Те упреки, которые Тэн в своей книге о старом порядке обращает к светской жизни, не могут относиться ко всей жизни разговора. Не стоит считать, что эта жизнь была обязательно искусственной и сухой. И даже по отношению к наиболее аристократической салонной жизни это справедливо только до известной степени. Прежде всего, салонная жизнь может сколько угодно выказывать уважение к общественной иерархии, как прежде всего она стремится к общественной гармонии путем взаимной деликатности в обращении с самолюбиями; в силу необходимости должно произойти то, что, даже соблюдая расстояния рангов, она будет уменьшать их. О ней, как о дружбе, можно сказать: pares aut facit aut invenit; она рождается только между равными, или она уравнивает; она рождается только между подобными, или она ассимилирует. Но она уравнивает и ассимилирует только постепенно. Не подлежит сомнению, что равенство прав и рангов является единственным устойчивым и окончательным равновесием самолюбий, находящихся в продолжительном соприкосновении. Впрочем, она, как всем известно, есть простая условная маска, прозрачная вуаль, прикрывающая глубокое неравенство талантов и индивидуальных достоинств, и служит для придания им большей цены. Эта фикция равенства есть окончательный расцвет общественности. При королевском дворе, вопреки всем преградам этикета, привычка жить и разговаривать с королем устанавливает между ним и его подданными почти уравнивающую фамильярность. «Ваше Величество, – говорил Людовику XVI маршал Ришелье, свидетель двух предшествовавших царствований, – при Людовике XIV не смели сказать ни слова, при Людовике XV говорили потихоньку, при Вашем Величестве говорят громко». Но уже гораздо раньше того, как уменьшилось расстояние между придворными и царственным хозяином дома, расстояние, разделявшее приглашенных, сглаживалось мало-помалу, и бесконечные ступени благородства начали сливаться в посещениях Двора.
Искусственная?
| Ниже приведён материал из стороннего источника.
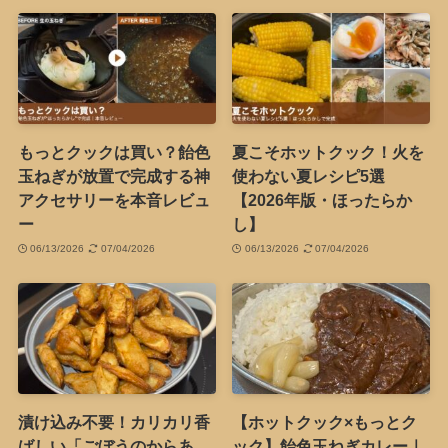
もっとクックは買い？飴色
夏こそホットクック！火を
玉ねぎが放置で完成する神
使わない夏レシピ5選
アクセサリーを本音レビュ
【2026年版・ほったらか
ー
し】
06/13/2026
07/04/2026
06/13/2026
07/04/2026
漬け込み不要！カリカリ香
【ホットクック×もっとク
ばしい「ごぼうのからあ
ック】飴色玉ねぎカレー｜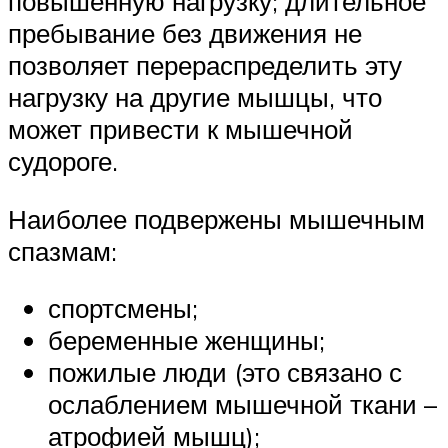
повышенную нагрузку; длительное
пребывание без движения не
позволяет перераспределить эту
нагрузку на другие мышцы, что
может привести к мышечной
судороге.
Наиболее подвержены мышечным
спазмам:
спортсмены;
беременные женщины;
пожилые люди (это связано с
ослаблением мышечной ткани –
атрофией мышц);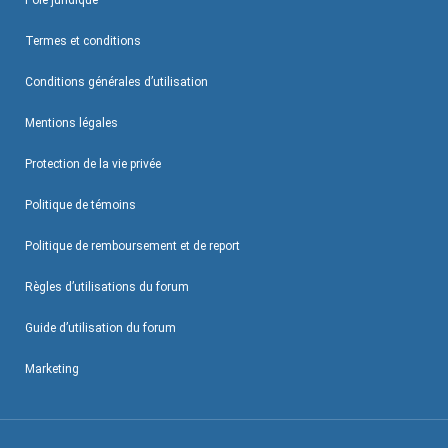
Pôle juridique
Termes et conditions
Conditions générales d’utilisation
Mentions légales
Protection de la vie privée
Politique de témoins
Politique de remboursement et de report
Règles d’utilisations du forum
Guide d’utilisation du forum
Marketing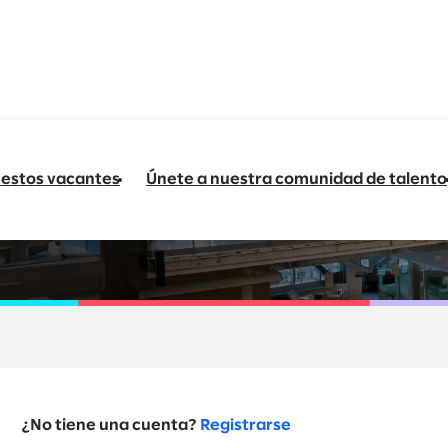
estos vacantes
Únete a nuestra comunidad de talento
ción
¿No tiene una cuenta?
Registrarse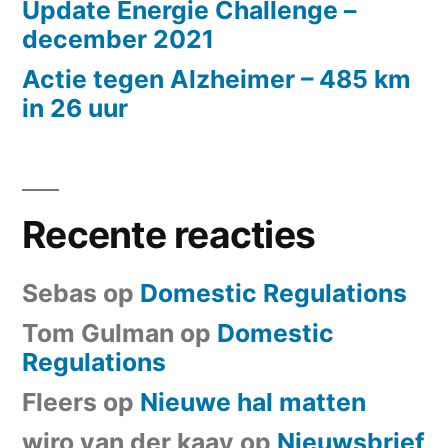
Update Energie Challenge –
december 2021
Actie tegen Alzheimer – 485 km
in 26 uur
Recente reacties
Sebas
op
Domestic Regulations
Tom Gulman
op
Domestic
Regulations
Fleers
op
Nieuwe hal matten
wiro van der kaay
op
Nieuwsbrief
Правда ли, что салонная жизнь – прибавим жизнь кружков, кафе и т. д., – искусственна? Общительная натура человека не толкает ли его всегда и везде к этим общим играм, к этим собраниям, ради удовольствия, под самыми разнообразными формами? И не так ли же естественны для него эти формы, как стадное чувство естественно для барана?
Что касается той сухости сердца, которую обязательно порождает салонная жизнь, то причину этого я вижу в том чрезмерном неравенстве, которое создается между родителями и детьми и даже между друзьями благодаря аристократическому почтению, пока оно еще существует вполне. Но лишь только благодаря самому действию салонной жизни, как мы сейчас сказали, это неравенство начинает уменьшаться, появление естественных чувств нежности и страсти охотно допускается; и выставление их напоказ может даже превратиться в светскую аффектацию, как это и было в продолжение всей второй половины XVIII в. благодаря возвращению к природе, ко всему, что лишено искусственности, к далеким временам. Один тот факт, что салонная жизнь во время одной из своих фаз, при своей окончательной фазе и, так сказать, при своем падении благоприятствовала распространению чувствительности и нежным излияниям, этот факт показывает нам ясно, что сухость сердца не является существенным характерным свойством светскости. Правда, что салонная жизнь во все продолжение старого порядка вредила семейной жизни. Но то же самое можно сказать о всяком поглощающем занятии, будь то занятие профессиональное, эстетическое, политическое или религиозное. То, что мешает семейной жизни теперь, – это уже не салонная жизнь, но это жизнь кружка и кафе, для рабочего – жизнь мастерской, для адвоката – жизнь суда, для политического деятеля – жизнь избирательная и парламентская. Позднее, и еще с большей силой, если бы мечта коллективистов была осуществима, это была бы жизнь фаланстерии.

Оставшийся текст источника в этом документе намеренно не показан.